Summary: This sermon is for those unbelievers who have a warped view of God, but it’s also for believers who have not experienced the abundant life that being a Christian can offer.

A.W. Tozer once wrote, “What first comes to your mind when you think about God is the most important thing about you”.

Many people have been turned off of God and church and Christians by some of what gets popularized from the Old Testament. They think that God is a cruel, genocidal, tyrant who wants to take away all human freedom and enjoyment. That he’s just watching for us to break the Law so he can punish us. And I admit that if you just pick out certain passages from the Bible you can make God look that way.

If Christians depict him that way by legalistic, punitive, unforgiving, exclusive behaviours and attitudes, that just adds to the problem. And once someone has formed an opinion about God and church, it’s difficult to persuade them otherwise.

So today, rather than looking at God’s prohibitions, let’s look at His permissions and invitations. This sermon is for those unbelievers who have a warped view of God, but it’s also for believers who have not experienced the abundant life that being a Christian can offer. What first comes to mind when you think about God?
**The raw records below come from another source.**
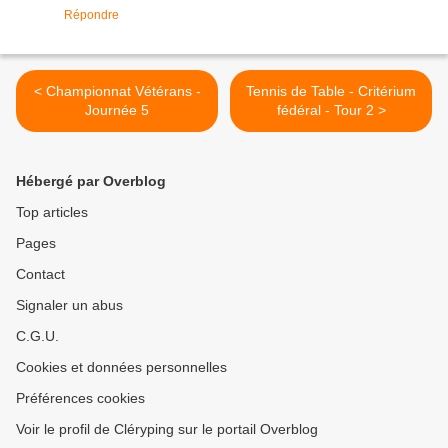
Répondre
< Championnat Vétérans -
Tennis de Table - Critérium
Journée 5
fédéral - Tour 2 >
Hébergé par Overblog
Top articles
Pages
Contact
Signaler un abus
C.G.U.
Cookies et données personnelles
Préférences cookies
Voir le profil de Cléryping sur le portail Overblog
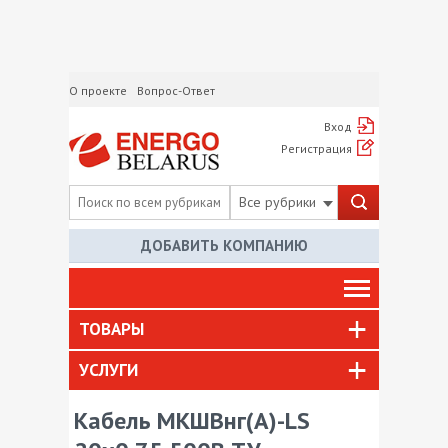
О проекте
Вопрос-Ответ
Вход
Регистрация
Все рубрики
ДОБАВИТЬ КОМПАНИЮ
ТОВАРЫ
УСЛУГИ
Кабель МКШВнг(А)-LS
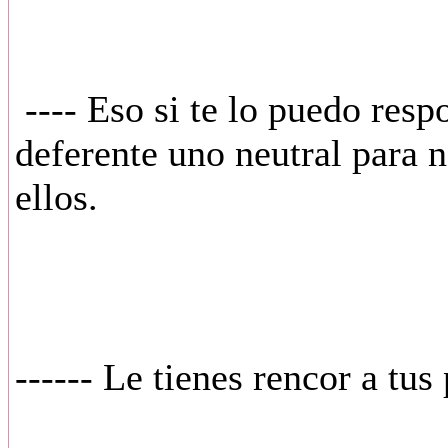
---- Eso si te lo puedo resp
deferente uno neutral para 
ellos.
------ Le tienes rencor a tus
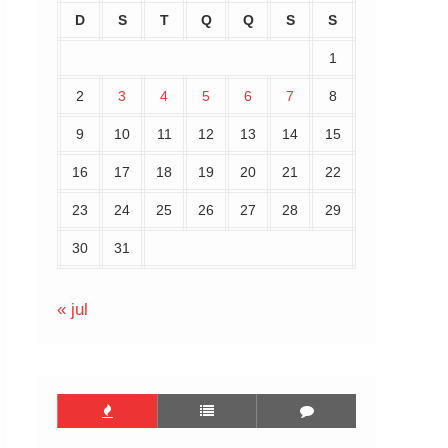
D
S
T
Q
Q
S
S
1
2
3
4
5
6
7
8
9
10
11
12
13
14
15
16
17
18
19
20
21
22
23
24
25
26
27
28
29
30
31
« jul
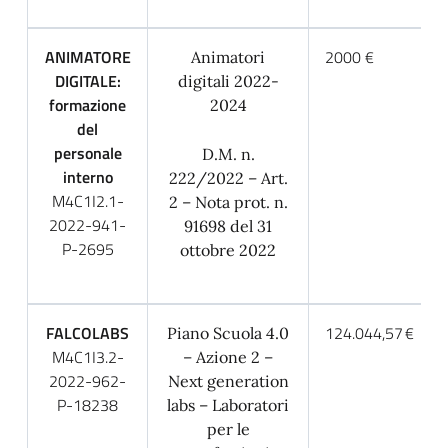
ANIMATORE
2000 €
Animatori
DIGITALE:
digitali 2022-
formazione
2024
del
personale
D.M. n.
interno
222/2022 – Art.
M4C1I2.1-
2 – Nota prot. n.
2022-941-
91698 del 31
P-2695
ottobre 2022
FALCOLABS
124.044,57 €
Piano Scuola 4.0
M4C1I3.2-
– Azione 2 –
2022-962-
Next generation
P-18238
labs – Laboratori
per le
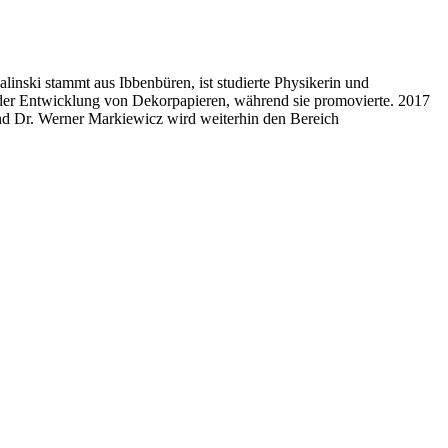
inski stammt aus Ibbenbüren, ist studierte Physikerin und
in der Entwicklung von Dekorpapieren, während sie promovierte. 2017
und Dr. Werner Markiewicz wird weiterhin den Bereich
I want to start in the Garden of Eden because this is where many people start their attack against God. It’s very easy to look at the story in the garden and focus on the one prohibition God gave, and then say that they made just one mistake and he kicks them out and puts guards at the entrance. That doesn’t seem like a very fair God. But it all depends on your perspective. Let’s look at the story in Gen 2&3 2:8-10, 15-17 ; 3:1-6, 22-24…

God had just created everything and said it was all very good. Now we won’t get into the creation account today, that’s a whole other story. But what I want us to see is that God created everything on earth essentially for human beings. He put them in this perfect paradise, gave them dominion over every plant and animal and said this is all yours, enjoy it.

In chapter two he says you may eat from every tree in the garden, but don’t eat from the tree in the middle of the garden, the tree of the knowledge of good and evil, because it’s not good for you, you will die if you eat from that one (and I am warning you because I don’t want you to die).

Even the tree of life was in the garden, and notice there was no restriction against eating from that one. So there was a tree of life and a tree of death.

Now Satan comes along and notice what he does. He doesn’t focus on looking at all the wonderful things God has given them to enjoy and have dominion over, he focuses Eve’s mind on the only one thing that God prohibited. Eve acknowledges that He gave them permission to eat from every tree in the garden except that one. Satan simply takes the focus off the goodness and generosity of God, and puts her eyes on his power and control over them.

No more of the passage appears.